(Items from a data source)
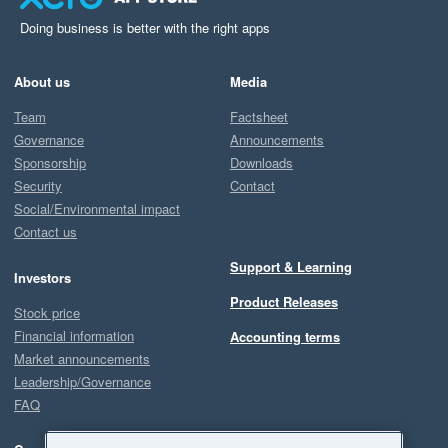
Doing business is better with the right apps
About us
Media
Team
Factsheet
Governance
Announcements
Sponsorship
Downloads
Security
Contact
Social/Environmental impact
Contact us
Support & Learning
Investors
Product Releases
Stock price
Financial information
Accounting terms
Market announcements
Leadership/Governance
FAQ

* YOUR TASK *
The lines that contain the word "Governance" are wanted; copy each of them from the records.

* YOUR RESPONSE *
Governance
Leadership/Governance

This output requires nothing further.